While the kids were playing together, I set up an activity for the next lull in their imagination. Pulling out two of our giant whiteboards, I quartered them and placed a biome card (from our Waseca materials) into each of the eight sections: Oceans, Wetlands, Tropical Forests, Temperate Forests, Grasslands, Desert, Mountains, Polar Regions. Pulling out the box of toy animals, I began sorting them into the biomes: zebras in Grasslands, tigers in Tropical forests, dolphins in Oceans.
It wasn’t long before Rondel came out and was instantly engaged, asking if he could help sort the animals. So we sorted together, talking about which biomes would make the most sense for animals which are domesticated, for example, or adapted for a range of habitats. When we had at least a few animals in each biome, I brought out the biome question and answer cards.

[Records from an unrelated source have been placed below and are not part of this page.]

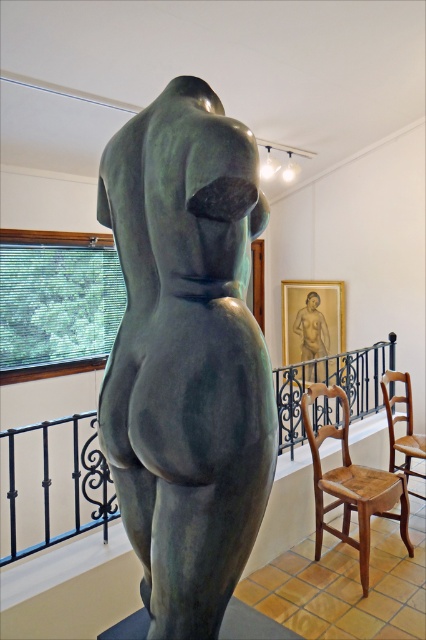 Question: Does bronze statue at center come behind dark green metal balustrade at center?

Choices:
 (A) no
 (B) yes

Answer: (A)

Question: Among these objects, which one is nearest to the camera?

Choices:
 (A) wooden chair at right
 (B) dark green metal balustrade at center
 (C) matte bronze statue at center

Answer: (B)

Question: Which of these objects is positioned closest to the wooden chair at right?

Choices:
 (A) matte bronze statue at center
 (B) wooden chair at lower right
 (C) dark green metal balustrade at center

Answer: (C)

Question: Does bronze statue at center have a lesser width compared to wooden chair at right?

Choices:
 (A) yes
 (B) no

Answer: (B)

Question: Estimate the real-world distances between objects in this image. Which object is farther from the wooden chair at lower right?

Choices:
 (A) bronze statue at center
 (B) matte bronze statue at center

Answer: (B)

Question: Does bronze statue at center have a greater width compared to dark green metal balustrade at center?

Choices:
 (A) yes
 (B) no

Answer: (B)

There were six questions altogether (asking about temperature, moisture, soil, plants, animals, and humans), and each one had an answer for each biome, so Rondel’s task was to match each answer to the correct biome after I read the card. He only needed help on one or two of the cards, and showed a good conceptual understanding of how the environment differs between biomes, how plants and animals have adapted to different biomes, and how humans have interacted with biomes in different ways (both positive and negative).
I noticed that our animal representation was heavily skewed towards African grasslands and oceans; the Waseca teacher’s guide recommended using animals cutout from magazines, which would increase the diversity, but I didn’t have any that I was willing to cut up. I may just need to buy a big batch of old National Geographics or ZooBooks off of Ebay – old magazines can be really useful craft and learning supplies!
This activity was a good summary of the information we’ve learned about biomes as well as a good overview before diving into more detail on any one area; I think we’ll explore animal adaptations next but I have a lot of ideas.